JOHANNESBURG (miningweekly.com) – The utilisation of new technologies could make mining a sunrise industry while simultaneously addressing safety and health issues, Minerals Council South Africa president Mxolisi Mgojo said on Wednesday.
Responding to a question by Joburg Indaba chairperson Bernard Swanepoel following his keynote address, Mgojo said adoption of the Khumbul'ekhaya safety and health campaign had provided guidance for the industry going into the future. (also watch attached Creamer Media video.)
The Khumbul'ekhaya campaign launched on Tuesday aims at eliminating all workplace fatalities. An Nguni word for “remember home”, Khumbul’ekhaya recognises that fatalities have the greatest impacts on loved ones, at home.
“I think we’ve put the building blocks in place in terms of how we should look at safety and health into the future. I think also we need to accept that there are new ways you can address the issues by adopting new technologies.
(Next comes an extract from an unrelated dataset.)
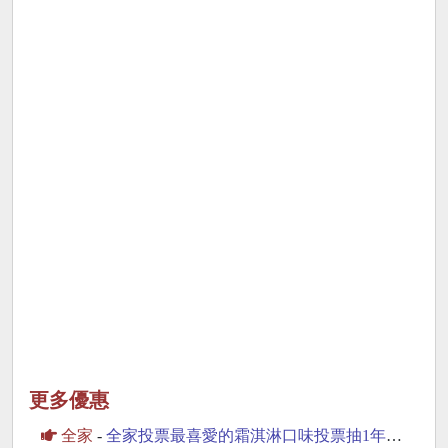
更多優惠
全家
-
全家投票最喜愛的霜淇淋口味投票抽1年份霜淇淋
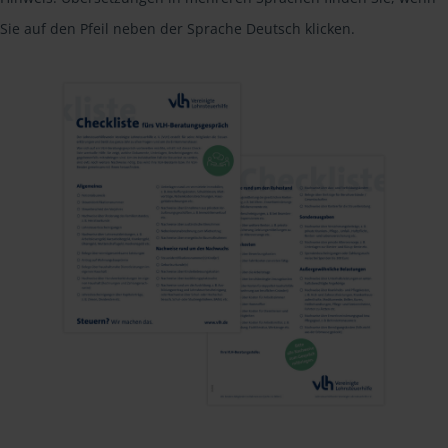
Sie auf den Pfeil neben der Sprache Deutsch klicken.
“Therefore, I would be encouraging all of us to continue to understand how we can leverage technologies to drive down our safety and health issues. Therefore, I think a lot of work needs to be done, especially by the mining industry of South Africa, in terms of those technologies and innovations that we can put a lot of research behind.
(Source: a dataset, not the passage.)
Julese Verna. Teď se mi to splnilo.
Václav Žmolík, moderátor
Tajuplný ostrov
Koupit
“There’s a lot of resources still there in the ground and a lot of them are inaccessible from a safety point of view and therefore with the utilisation of new technologies that we can implement, we can continue making this industry a sunrise industry while at the same time addressing these issues,” Mgojo, who is also CEO of black-controlled Exxaro, told the conference covered by Mining Weekly Online.
In his keynote address, Mgojo reflected on the mining industry’s journey to zero harm, and outlined the steps the industry still needed to take towards eliminating fatal accidents.
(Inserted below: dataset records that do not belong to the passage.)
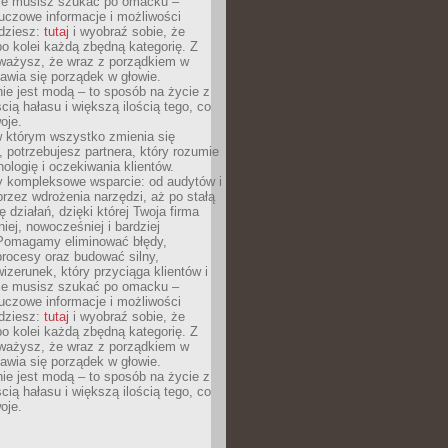
Nie musisz szukać po omacku –
uczowe informacje i możliwości
jdziesz:
tutaj
i wyobraź sobie, że
o kolei każdą zbędną kategorię. Z
ażysz, że wraz z porządkiem w
awia się porządek w głowie.
ie jest modą – to sposób na życie z
ścią hałasu i większą ilością tego, co
oje.
w którym wszystko zmienia się
 potrzebujesz partnera, który rozumie
nologię i oczekiwania klientów.
 kompleksowe wsparcie: od audytów i
 przez wdrożenia narzędzi, aż po stałą
 działań, dzięki której Twoja firma
niej, nowocześniej i bardziej
Pomagamy eliminować błędy,
rocesy oraz budować silny,
izerunek, który przyciąga klientów i
Nie musisz szukać po omacku –
uczowe informacje i możliwości
jdziesz:
tutaj
i wyobraź sobie, że
o kolei każdą zbędną kategorię. Z
ażysz, że wraz z porządkiem w
awia się porządek w głowie.
ie jest modą – to sposób na życie z
ścią hałasu i większą ilością tego, co
oje.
In reflecting on the industry’s historical health and safety record, Mgojo acknowledged the thousands of mineworkers who had died at work over the past 100 years and reported 35 deaths so far this year.
“A key driver of the strategy is that, while we recognise that there have been significant improvements in safety and health performance in the last two decades, a step-change is needed for zero harm.
“We have resolved to become even more focused in our approach over the next two years on the elimination of fatalities from safety and health. There is growing evidence that the actions that need to be taken to eliminate fatalities are different from those that need to be taken to eliminate the less serious injuries, Mgojo said.
Equal emphasis had been placed on fatalities that result from accidents and occupational health.
“We are concerned about the health of employees both during their employment, and after. We know that fatalities are often the result of a complicated set of circumstances and need to be dealt with through a holistic approach,” he said, adding that mining companies needed to implement the lessons that global best practice provided.